I would be fine on Friday when I first got home. By Saturday I would be tired and on Sunday I’d be nervous all over again. It was not unusual for me to loose weight during those weekends because mother was after me all the time. Either I hadn’t done something properly or I moved too slowly. She literally kept us running from the time we g
ot up until long after dinner. Chris was about eight now and beginning to feel the brunt of the work too. More than once she kept him up until after midnight scrubbing the floor of the dining room in which we ate. She made him do that floor over time after time as she found one flaw or another first in his work and then in his attitude.
The worst part of it was that I couldn’t do anything to help him. If I opened my mouth, both of us got in trouble. Mother’s strategy was one of divide-and-conquer. One of us kids had to be in trouble all the time. Now it was Chris’s turn to be the family scapegoat. I was at school most of the time and the girls were still too young. Mother also whipped Chris at the slightest provocation. In just a few brief years Chris had gone from being the fair-haired son to taking the brunt of mother’s wrath impatience.

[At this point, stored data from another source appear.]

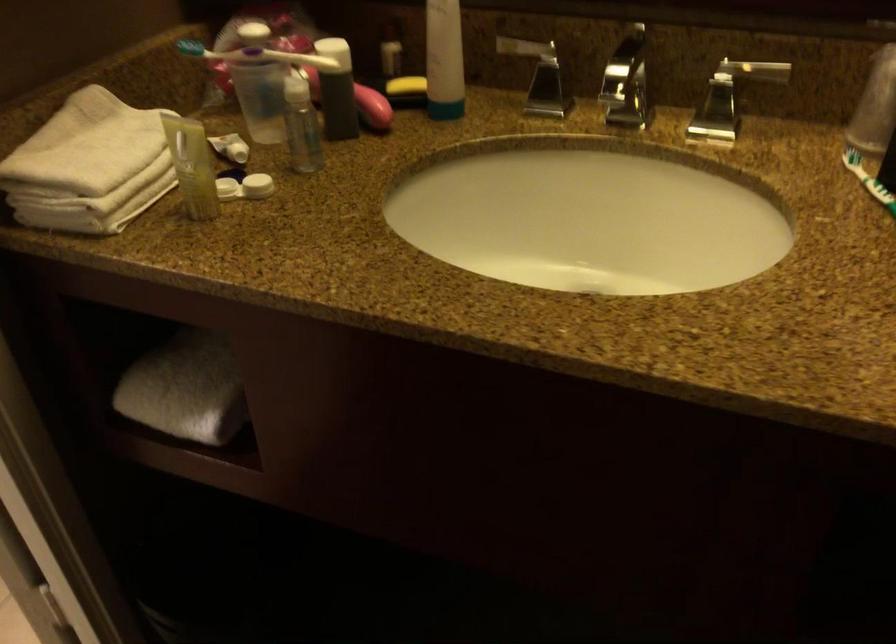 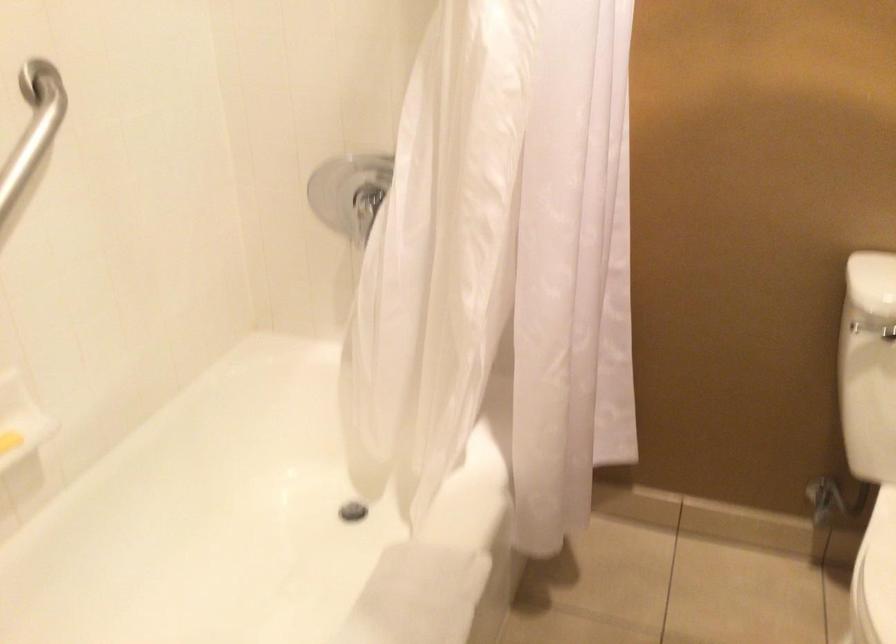 First-person continuous shooting, in which direction is the camera rotating?

The camera rotated toward left-down. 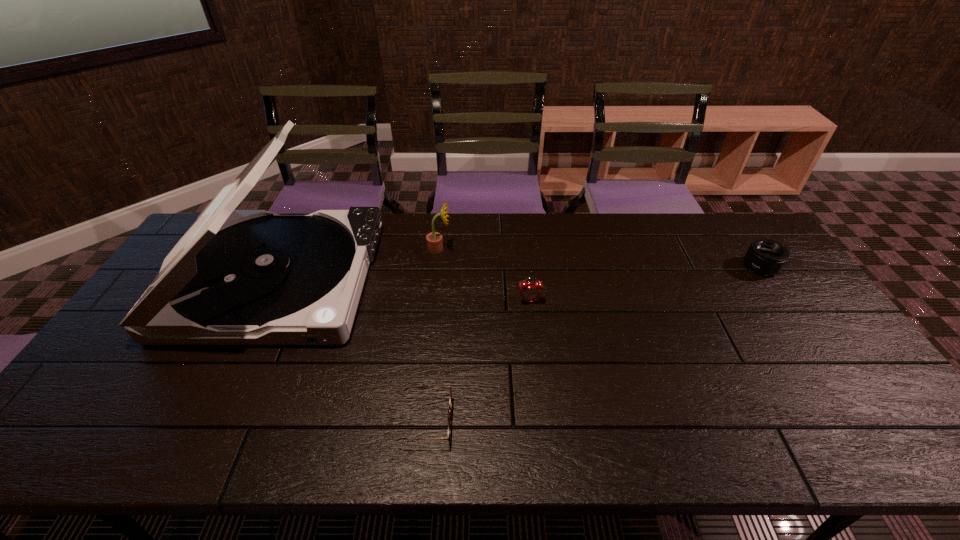 Locate an element on the screen. This screenshot has height=540, width=960. free point between the rightmost object and the fourth shortest object is located at coordinates (600, 258).

The image size is (960, 540). Identify the location of vacant space that's between the CD player and the second shortest object. (519, 273).

The image size is (960, 540). Find the location of `free space that is in between the third tallest object and the nearest object`. free space that is in between the third tallest object and the nearest object is located at coordinates (478, 361).

The width and height of the screenshot is (960, 540). Identify the location of free space between the tallest object and the second object from right to left. (403, 290).

The image size is (960, 540). In order to click on free space between the second object from right to left and the telephoto lens in this screenshot , I will do `click(645, 284)`.

The image size is (960, 540). In order to click on vacant space that is in between the nearest object and the third tallest object in this screenshot , I will do `click(478, 361)`.

Where is `blank region between the fourth shortest object and the second shortest object`? Image resolution: width=960 pixels, height=540 pixels. blank region between the fourth shortest object and the second shortest object is located at coordinates (600, 258).

You are a GUI agent. You are given a task and a screenshot of the screen. Output one action in this format:
    pyautogui.click(x=<x>, y=<y>)
    Task: Click on the unoccupied position between the alarm clock and the leftmost object
    This screenshot has width=960, height=540.
    Given the screenshot: What is the action you would take?
    pyautogui.click(x=403, y=290)

The height and width of the screenshot is (540, 960). In order to click on the second closest object to the second shortest object in this screenshot , I will do `click(434, 240)`.

At what (x,y) coordinates should I click in order to perform the action: click on object that is the fourth nearest to the third tallest object. Please return your answer as a coordinate pair (x, y). Image resolution: width=960 pixels, height=540 pixels. Looking at the image, I should click on (764, 256). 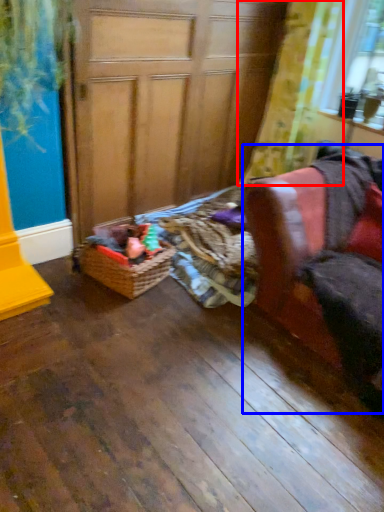 Question: Which object is closer to the camera taking this photo, curtain (highlighted by a red box) or armchair (highlighted by a blue box)?

Choices:
 (A) curtain
 (B) armchair

Answer: (B) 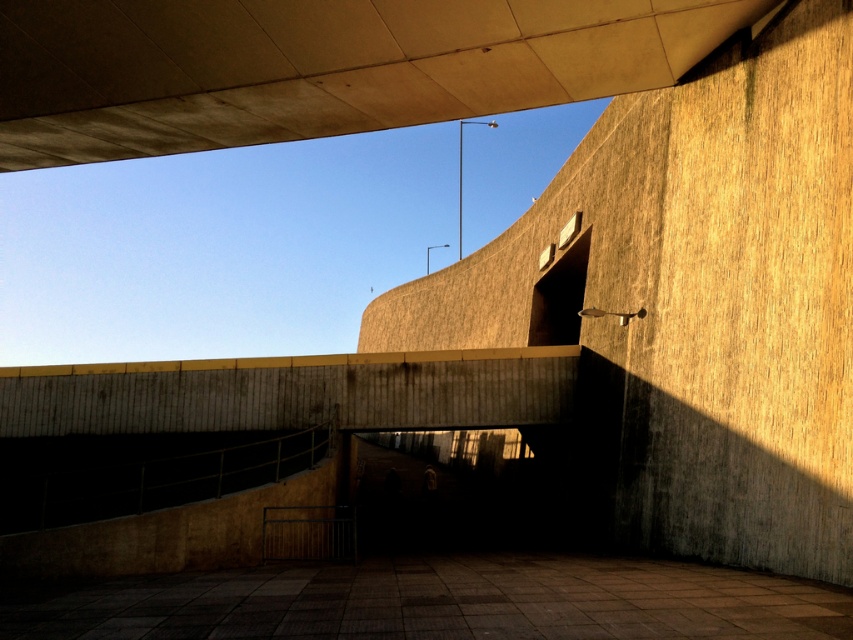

He was just at the stage when he wanted to ride bikes and play ball and go swimming all day and here he was held captive in a house full of nothing but women. There was no father to play with, no man to understand from his own childhood what a young boy goes through growing up. I got the impression that mother never really tried to understand either.
Despite the insistence and urging of several of her male friends, she refused to hear any compromise. She never changed any of the rules to accommodate a boy and Chris was forced into playing catch with the nurse and riding his bike around the pool. When he had a friend over they had to be careful about the flower beds and making too much noise. But rarely was he allowed to go to other boys’ homes and almost never to ride his bike on the wide empty streets around our house. Most of the whippings and the trouble he got into would have seemed cruel indeed in any other circumstance.